Damped oscillation is oscillatory motion whose amplitude decreases because energy is dissipated (friction, drag, internal losses). The most common linear model assumes viscous damping, where the resistive force is proportional to velocity.
Viscous (linear) damping model
For a mass–spring oscillator:
m x¨ + c x˙ + k x = 0
Useful parameters are
ω0 = sqrt(k/m)
β = c/(2m)
ζ = β/ω0 = c/(2 sqrt(m k))
where ω0 is the undamped natural angular frequency and ζ is the damping ratio.
Damping regimes
- Underdamped (ζ < 1): oscillates with an exponentially decaying envelope
- Critical damping (ζ = 1): fastest return without oscillation
- Overdamped (ζ > 1): non-oscillatory, slower return
Underdamped solution
When ζ < 1:
x(t) = A e^{-β t} cos(ω_d t + φ)
ω_d = sqrt(ω0^2 - β^2) = ω0 sqrt(1 - ζ^2)
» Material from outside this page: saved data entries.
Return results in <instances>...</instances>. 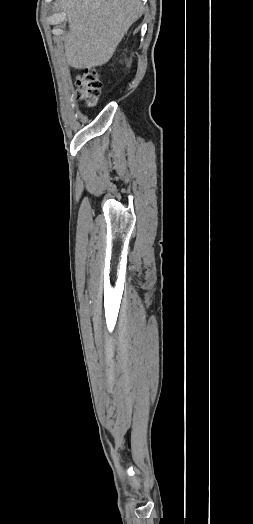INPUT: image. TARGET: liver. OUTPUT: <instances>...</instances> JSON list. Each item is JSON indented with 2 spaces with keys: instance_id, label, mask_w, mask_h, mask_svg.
Here are the masks:
<instances>
[{
  "instance_id": "6515ba94",
  "label": "liver",
  "mask_w": 253,
  "mask_h": 524,
  "mask_svg": "<svg viewBox=\"0 0 253 524\" xmlns=\"http://www.w3.org/2000/svg\"><path fill=\"white\" fill-rule=\"evenodd\" d=\"M69 31L64 38L67 63L76 69L102 66L131 25L143 14L140 0H60Z\"/></svg>"
}]
</instances>
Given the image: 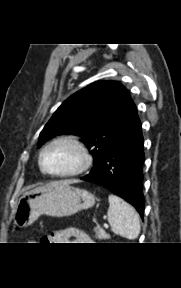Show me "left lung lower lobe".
I'll return each mask as SVG.
<instances>
[{
    "label": "left lung lower lobe",
    "mask_w": 181,
    "mask_h": 288,
    "mask_svg": "<svg viewBox=\"0 0 181 288\" xmlns=\"http://www.w3.org/2000/svg\"><path fill=\"white\" fill-rule=\"evenodd\" d=\"M141 123L133 103L124 128L99 165L82 180L96 183L120 196L144 216L142 167L145 160Z\"/></svg>",
    "instance_id": "obj_1"
}]
</instances>
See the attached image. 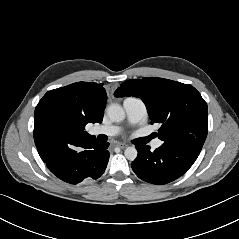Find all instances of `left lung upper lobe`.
I'll return each mask as SVG.
<instances>
[{
	"mask_svg": "<svg viewBox=\"0 0 239 239\" xmlns=\"http://www.w3.org/2000/svg\"><path fill=\"white\" fill-rule=\"evenodd\" d=\"M115 97H139L152 122L161 123L158 138L199 155L208 131L207 104L191 85L155 77L121 84Z\"/></svg>",
	"mask_w": 239,
	"mask_h": 239,
	"instance_id": "obj_1",
	"label": "left lung upper lobe"
}]
</instances>
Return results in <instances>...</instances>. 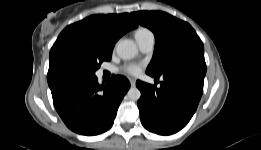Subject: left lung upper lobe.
Wrapping results in <instances>:
<instances>
[{"instance_id": "obj_1", "label": "left lung upper lobe", "mask_w": 261, "mask_h": 150, "mask_svg": "<svg viewBox=\"0 0 261 150\" xmlns=\"http://www.w3.org/2000/svg\"><path fill=\"white\" fill-rule=\"evenodd\" d=\"M131 15L155 35L154 54L146 72L162 75L182 62L205 65L203 43L188 23L161 11Z\"/></svg>"}]
</instances>
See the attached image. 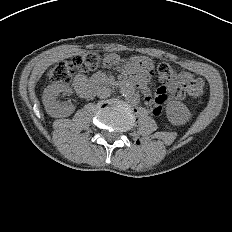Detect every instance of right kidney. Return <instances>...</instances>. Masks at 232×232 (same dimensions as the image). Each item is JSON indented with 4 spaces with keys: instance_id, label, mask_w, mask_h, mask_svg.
Masks as SVG:
<instances>
[{
    "instance_id": "ca27d5eb",
    "label": "right kidney",
    "mask_w": 232,
    "mask_h": 232,
    "mask_svg": "<svg viewBox=\"0 0 232 232\" xmlns=\"http://www.w3.org/2000/svg\"><path fill=\"white\" fill-rule=\"evenodd\" d=\"M60 93L71 94L72 89L64 84H51L44 89L42 96V102L47 114L54 118L68 117L75 110L72 104H59L57 97Z\"/></svg>"
}]
</instances>
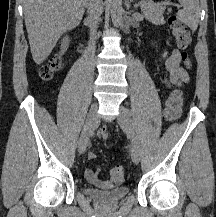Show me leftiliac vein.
I'll list each match as a JSON object with an SVG mask.
<instances>
[{
    "label": "left iliac vein",
    "mask_w": 216,
    "mask_h": 217,
    "mask_svg": "<svg viewBox=\"0 0 216 217\" xmlns=\"http://www.w3.org/2000/svg\"><path fill=\"white\" fill-rule=\"evenodd\" d=\"M117 120L120 127L131 138L132 141L131 149H130L131 158L135 164H138L140 160V147L137 138L135 136L134 125L129 110L126 107L120 106V114Z\"/></svg>",
    "instance_id": "1"
}]
</instances>
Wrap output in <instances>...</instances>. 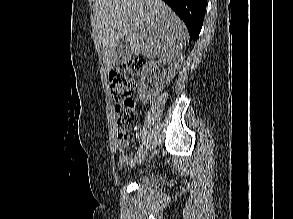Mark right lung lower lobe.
Listing matches in <instances>:
<instances>
[{
  "label": "right lung lower lobe",
  "mask_w": 293,
  "mask_h": 219,
  "mask_svg": "<svg viewBox=\"0 0 293 219\" xmlns=\"http://www.w3.org/2000/svg\"><path fill=\"white\" fill-rule=\"evenodd\" d=\"M185 22L190 39L196 40L202 28L207 0H163Z\"/></svg>",
  "instance_id": "right-lung-lower-lobe-1"
}]
</instances>
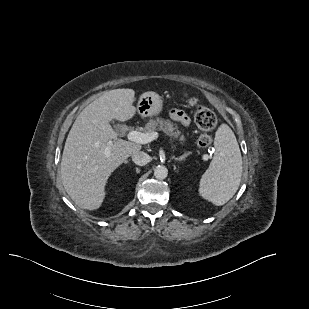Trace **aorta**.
Returning <instances> with one entry per match:
<instances>
[{"label": "aorta", "mask_w": 309, "mask_h": 309, "mask_svg": "<svg viewBox=\"0 0 309 309\" xmlns=\"http://www.w3.org/2000/svg\"><path fill=\"white\" fill-rule=\"evenodd\" d=\"M168 175V169L164 165H158L154 169V176L156 179L163 180Z\"/></svg>", "instance_id": "762f6f07"}]
</instances>
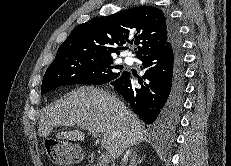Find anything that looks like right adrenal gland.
<instances>
[{"label":"right adrenal gland","mask_w":231,"mask_h":166,"mask_svg":"<svg viewBox=\"0 0 231 166\" xmlns=\"http://www.w3.org/2000/svg\"><path fill=\"white\" fill-rule=\"evenodd\" d=\"M144 157H145V155L142 156V159ZM142 159L140 157H138L137 150H135L134 153H133V156H132V159H131V162H130L129 166H137V164L140 163L142 161Z\"/></svg>","instance_id":"1"}]
</instances>
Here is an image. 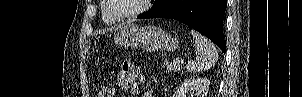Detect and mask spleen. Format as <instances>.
<instances>
[{
	"mask_svg": "<svg viewBox=\"0 0 302 97\" xmlns=\"http://www.w3.org/2000/svg\"><path fill=\"white\" fill-rule=\"evenodd\" d=\"M191 35L195 41L196 58L188 62L186 69L191 73L209 70L218 60L216 46L195 30H191Z\"/></svg>",
	"mask_w": 302,
	"mask_h": 97,
	"instance_id": "spleen-1",
	"label": "spleen"
}]
</instances>
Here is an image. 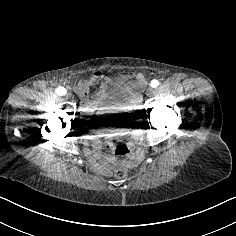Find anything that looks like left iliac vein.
Returning <instances> with one entry per match:
<instances>
[{
  "label": "left iliac vein",
  "instance_id": "4c4485c4",
  "mask_svg": "<svg viewBox=\"0 0 236 236\" xmlns=\"http://www.w3.org/2000/svg\"><path fill=\"white\" fill-rule=\"evenodd\" d=\"M145 96L147 97H154L155 96V91L153 88H147L144 91Z\"/></svg>",
  "mask_w": 236,
  "mask_h": 236
}]
</instances>
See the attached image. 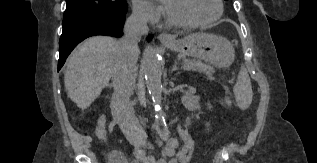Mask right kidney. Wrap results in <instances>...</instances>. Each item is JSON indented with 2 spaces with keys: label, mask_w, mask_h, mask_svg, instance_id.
Listing matches in <instances>:
<instances>
[{
  "label": "right kidney",
  "mask_w": 317,
  "mask_h": 163,
  "mask_svg": "<svg viewBox=\"0 0 317 163\" xmlns=\"http://www.w3.org/2000/svg\"><path fill=\"white\" fill-rule=\"evenodd\" d=\"M105 124H106V118L104 115H102L99 120H98V125L95 129V134L96 136L103 140L104 142L106 141V130H105Z\"/></svg>",
  "instance_id": "right-kidney-1"
}]
</instances>
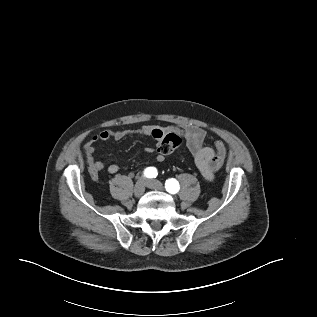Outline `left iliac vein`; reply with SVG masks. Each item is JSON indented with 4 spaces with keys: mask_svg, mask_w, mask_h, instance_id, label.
<instances>
[{
    "mask_svg": "<svg viewBox=\"0 0 317 317\" xmlns=\"http://www.w3.org/2000/svg\"><path fill=\"white\" fill-rule=\"evenodd\" d=\"M146 186L150 189H154V190H162L163 189V185L161 182H159L158 180H147L146 181Z\"/></svg>",
    "mask_w": 317,
    "mask_h": 317,
    "instance_id": "obj_1",
    "label": "left iliac vein"
}]
</instances>
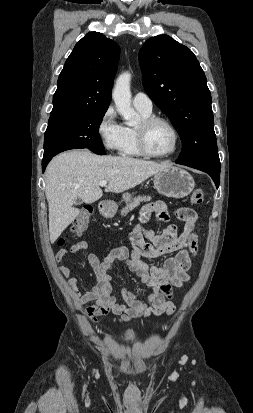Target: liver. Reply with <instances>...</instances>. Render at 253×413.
I'll list each match as a JSON object with an SVG mask.
<instances>
[{"label":"liver","mask_w":253,"mask_h":413,"mask_svg":"<svg viewBox=\"0 0 253 413\" xmlns=\"http://www.w3.org/2000/svg\"><path fill=\"white\" fill-rule=\"evenodd\" d=\"M171 166L126 156H97L88 150L58 154L45 171L50 242L54 243L79 215V209L73 207L76 199L93 203L102 197L100 181L108 183L105 192L121 193Z\"/></svg>","instance_id":"6515ba94"}]
</instances>
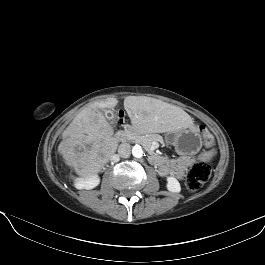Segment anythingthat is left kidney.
Returning <instances> with one entry per match:
<instances>
[{
	"instance_id": "5707ae66",
	"label": "left kidney",
	"mask_w": 265,
	"mask_h": 265,
	"mask_svg": "<svg viewBox=\"0 0 265 265\" xmlns=\"http://www.w3.org/2000/svg\"><path fill=\"white\" fill-rule=\"evenodd\" d=\"M167 189L172 193H179L181 191V186L176 178L167 177Z\"/></svg>"
}]
</instances>
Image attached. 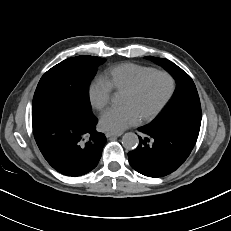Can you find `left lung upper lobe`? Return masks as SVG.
Segmentation results:
<instances>
[{
  "instance_id": "obj_1",
  "label": "left lung upper lobe",
  "mask_w": 231,
  "mask_h": 231,
  "mask_svg": "<svg viewBox=\"0 0 231 231\" xmlns=\"http://www.w3.org/2000/svg\"><path fill=\"white\" fill-rule=\"evenodd\" d=\"M170 72L176 80V91L166 111L154 126H172L179 124L201 125V105L197 89L191 77L176 64L167 59L146 57Z\"/></svg>"
}]
</instances>
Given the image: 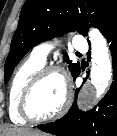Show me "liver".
<instances>
[{
  "mask_svg": "<svg viewBox=\"0 0 117 136\" xmlns=\"http://www.w3.org/2000/svg\"><path fill=\"white\" fill-rule=\"evenodd\" d=\"M5 136H43V134L28 128H10L6 131Z\"/></svg>",
  "mask_w": 117,
  "mask_h": 136,
  "instance_id": "1",
  "label": "liver"
}]
</instances>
For small damping, ω_d ≈ ω0, so the period changes only slightly while the amplitude decays as e^{-β t}.
Energy decay and Q factor
In light damping, mechanical energy approximately follows
E(t) ∝ e^{-2β t}
Q ≈ ω0/(2β) = 1/(2ζ)
A larger Q means weaker damping and a sharper resonance peak.
Driven response (forced oscillation)
With a sinusoidal drive F0 cos(ω t):
m x¨ + c x˙ + k x = F0 cos(ω t)
A(ω) = F0 / sqrt((k - m ω^2)^2 + (c ω)^2)
Damping limits resonance amplitude and introduces a phase lag.
Beyond the linear model
Real losses can be nonlinear (dry friction, quadratic drag, hysteresis). Then decay is not purely exponential and the effective damping can depend on amplitude.
Common pitfalls
- Small damping mainly reduces amplitude; it does not necessarily change the period much.
- When ζ ≥ 1 the motion no longer oscillates.